Dawn, outside Bartolo's house

Scene 1

Count Alamaviva, disguised as the poor student Lindoro, and a band of musicians are serenading Rosina outside her window at Bartolo’s house. Bartolo, Rosina’s guardian, wants to marry her for her dowry. The Count is in love with Rosina but wants to make sure she’s not interested in his money. He pays the musicians and they leave. The Count hears someone approaching and hides. It’s the barber Figaro making himself heard as the know-it-all barber of the town. The Count recognises Figaro and comes out of hiding. He explains that he’s in love with Rosina. The Count is in luck since Figaro frequently works for Bartolo. The two plotting men hide when Bartolo exits the house. Bartolo tells his servant to lock the door and he relishes on the idea of marrying Rosina. When Bartolo has left, Figaro suggests that the Count should disguise himself as a drunken soldier who will be billeted there. The Count appreciates Figaro’s creative thinking and promises that Figaro will be paid.

Scene 2

A room at Bartolo’s house

Rosina thinks of her suitor and decides to write him a letter. She is determined that they shall be together, even though her guardian Bartolo stands in her way. She has sent for Figaro who arrives, and just as he is about to tell Rosina of her suitor’s true identity Bartolo suddenly appears. Figaro hides and listens to Bartolo angrily telling Rosina that he is looking for Figaro who has given his servants sneezing powder. Rosina lies and says that she hasn’t seen him. She leaves.

Bartolo enters with Don Basilio, Rosina’s music teacher. Bartolo is suspicious of the Count’s interest in Rosina. Basilio advises Bartolo to create false rumours about the Count. Figaro comes out of hiding and tells Rosina what he’s just heard. He encourages her to write “Lindoro” a letter which she in fact already has written. Figaro leaves and soon Bartolo enters. He is very suspicious of Rosina’s intentions questioning her to find out the truth. She manages to get away but Bartolo after comes after her.

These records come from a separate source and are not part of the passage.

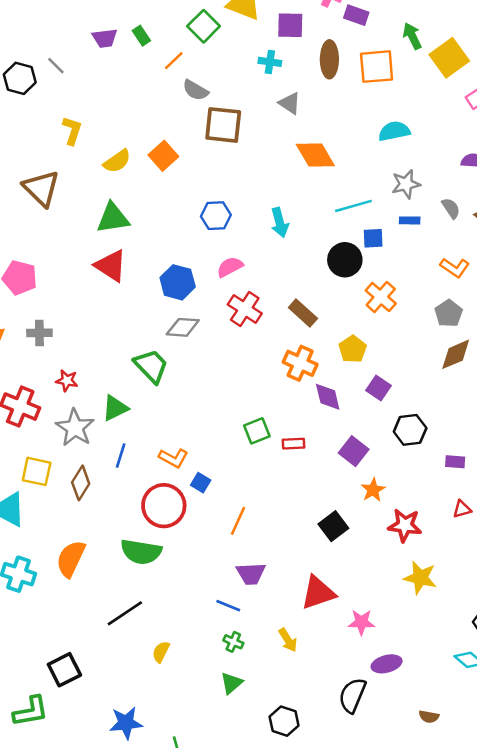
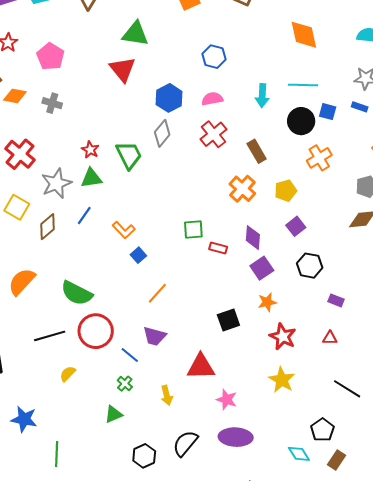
cyan line: (353, 206) -> (303, 85), moved
cyan arrow: (280, 222) -> (262, 96), moved
gray diamond: (183, 327) -> (162, 133), turned -72
red star: (67, 381) -> (90, 150), moved
purple diamond: (328, 397) -> (253, 238), moved
red circle: (164, 506) -> (96, 331), moved
purple ellipse: (387, 664) -> (236, 437), size x1.4
black semicircle: (352, 695) -> (185, 443), moved

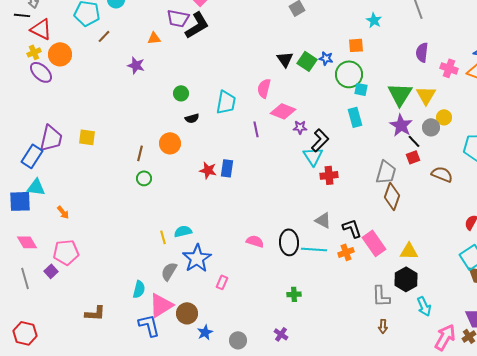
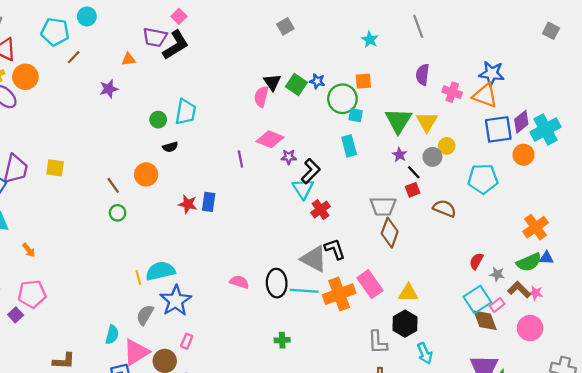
orange square: (356, 45) -> (363, 81), moved
purple star: (136, 65) -> (109, 89), turned -30
pink semicircle: (264, 88) -> (261, 97), moved
cyan trapezoid: (226, 102) -> (186, 112), moved
purple star: (401, 125) -> (400, 155), size x0.6
brown line: (140, 153) -> (113, 185), turned -49
gray trapezoid: (386, 172) -> (383, 206), turned 75
red cross: (329, 175) -> (321, 210), turned -30
gray triangle: (323, 220) -> (314, 259), size x1.5
black L-shape: (352, 228) -> (335, 249), moved
cyan semicircle: (183, 231) -> (160, 271), size x1.5
orange cross: (346, 252) -> (339, 294), size x1.8
pink rectangle: (222, 282) -> (187, 341), moved

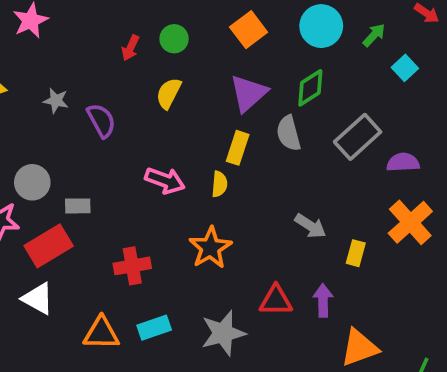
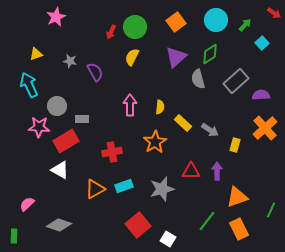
green circle: (174, 39) -> (135, 27), size x1.5
yellow rectangle: (238, 148) -> (183, 123), moved, turned -66
pink arrow: (165, 180) -> (130, 105), turned -110
orange triangle: (101, 333) -> (95, 189), turned -30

Count Almaviva comes in disguised as a drunken soldier. Bartolo explains that he’s exempted from the requirement of housing soldiers. The Count pretends to be too drunk to understand. As Bartolo tries to find the paper that proves he’s exempted, the Count whispers to Rosina that he is in fact Lindoro. He passes a love letter to her. Bartolo is demanding to see the piece of paper. Rosina manages to trick him, handing over a laundry list instead. Berta and Basilio enter. Rosina pretends to be weeping. Everyone calls for help when the Count threatens Bartolo. Figaro shows up saying that a crowd is gathering outside and that the police are on their way. The commander arrives to arrest the Count at Bartolo’s order. The Count whispers his true identity to the commander and he instantly backs off. The confusion is complete.

Act 2

Scene 1

A music room at Bartolo’s house

The Count has once again disguised himself, now as the priest and music teacher Don Alonso, a substitute teacher for Don Basilio who has fallen ill. Don Alonso explains to Bartolo that he has found Rosina’s letter. Bartolo lets “Don Alonso” know of his plan to discredit “Lindoro” who he believes is one of the Count’s servants. When Rosina sees the new teacher, she instantly understands that it is “Lindoro”. Rosina sings an aria, secretly flirting with “Lindoro” and cursing Bartolo. Bartolo doesn’t care much for Rosina’s singing. He’s more interested to sing himself. He tries to imitate a castrato and his awful falsetto rings loud in the room. Figaro interrupts and says that he’s come to shave Bartolo. Bartolo doesn’t want to be shaved but finally gives in because Figaro pretends to be insulted. Figaro’s plan is to steal Bartolo’s keys to be able to open the balcony shutters. He gets his chance when Bartolo hands over his keys so that Figaro can fetch the shaving basin. A loud noise is heard and Bartolo runs off to see what has happened. This gives “Lindoro” and Rosina time to exchange a few words of love. Figaro returns and explains that it was so dark that he accidently crashed into Bartolo’s china. At the same time Figaro manages to hand over the balony key to the Count.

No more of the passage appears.